I love what you say about longing vs. loss. They are very different things.

Stacie said...

For me one of the difficult things about this book was how very much I ended up disliking the narrator. You mention she isn't afraid to cast herself in an unflattering light and that is certainly true. From her IVF cycles that didn't begin to address the problem of her miscarriages to her "go on vacation and get pregnant" solution she irritated me. Sigh.

Sunny said...

I don't even know how to comment to your very wise thoughts. :)

I like what you had to say about not really being able to help someone going through IF but to let them know they aren't alone. I do think though we can help those who are just beginning to answer their questions and help them learn along the way. Sometimes you feel so overwhelmed by emotions that you are too afraid to ask for answers. When you have walked that road you know what to ask and how to help guide.

Once again, GREAT thoughts!

Jackie said...

I also don't feel as though the way Peggy came to get pregnant puts more pressure on our non-treatment cycles. I feel like with infertility problems there is a sliding scale of chance to get pregnant with a chromosomally normal embryo, stay pregnant with a healthy fetus, and finally deliver a viable child. For some people there is 0 chance. Normally fertile people have the maximum chance. Clearly Peggy had some chance on her own, although it may have been low, it was there. And she got pregnant as a matter of finally getting lucky.

Anonymous said...

Very interesting.

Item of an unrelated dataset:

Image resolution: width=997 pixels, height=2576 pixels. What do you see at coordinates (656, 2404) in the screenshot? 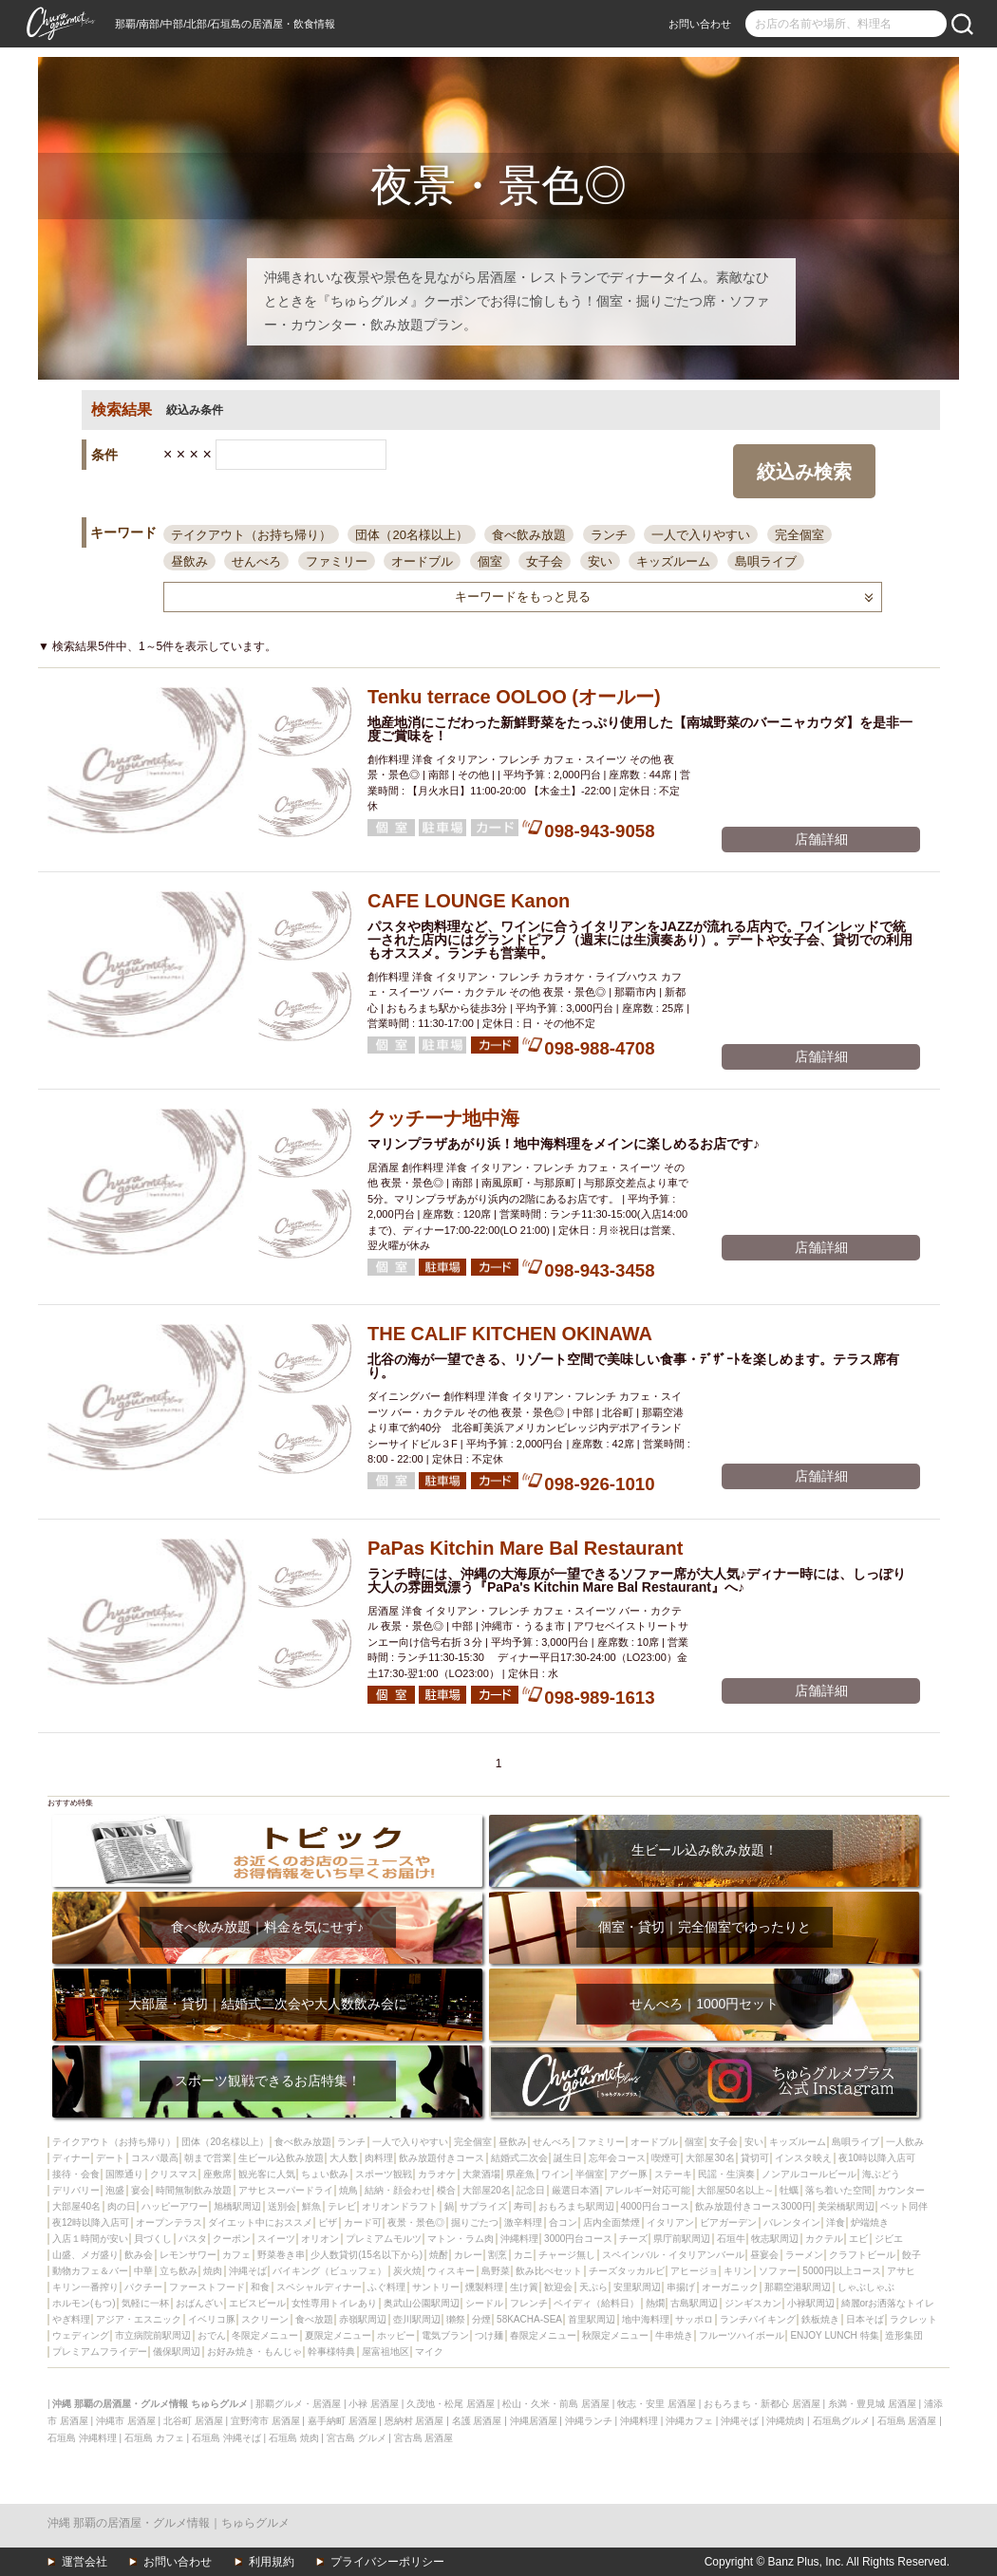
I see `牧志・安里 居酒屋` at bounding box center [656, 2404].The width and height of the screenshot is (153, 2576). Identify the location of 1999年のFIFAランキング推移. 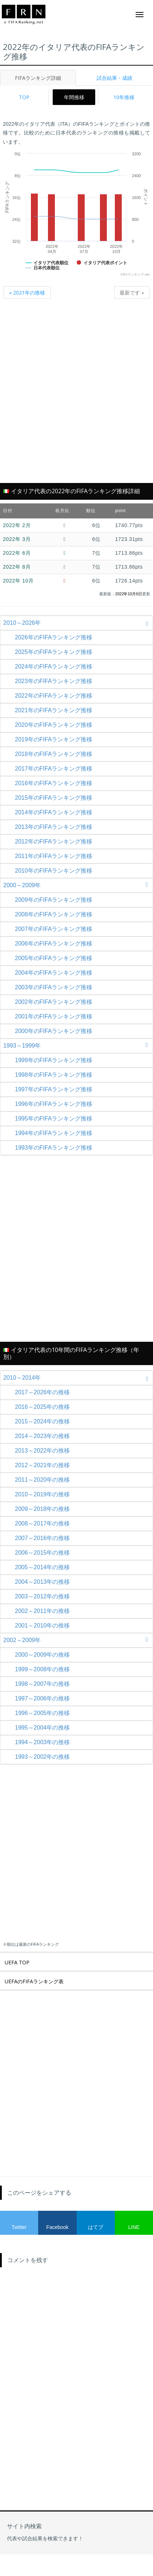
(53, 1060).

I was struggling with my own irritation with the ending, but your interpretation of the "deadpan punchline" does ease my mind.

What makes me want to scream, though, is not the people who don't get the joke, but the people who do hold up their own or another's success as a promise or guarantee. And so many people do this, even after personally experiencing infertility. Thus they contribute to that mythology/narrative of how IF works and is resolved.

Lori Lavender Luz said...

I became a mom through adoption. I can't tell you how many times I've heard: "Now watch. You're sure to get pregnant now." Ummmmm, no, I won't. Thanks for your infinite expertise on my body, though.

Aaaargh. I was a little put off by the happy ending. But so enjoyed the rest of it.

Love the clown story. Useful in a variety of ways.

millie said...

I do think there are losses that are things we've never had but are not longings. There's the loss of the not 'falling pregnant'. There's the loss of privacy and the losses with whatever diagnosis you might get (if you even get a diagnosis). And for some of us there's the loss of the genetic connection and the loss of creating a child that's part of my partner and part of me. I do think those are real losses, not just longings.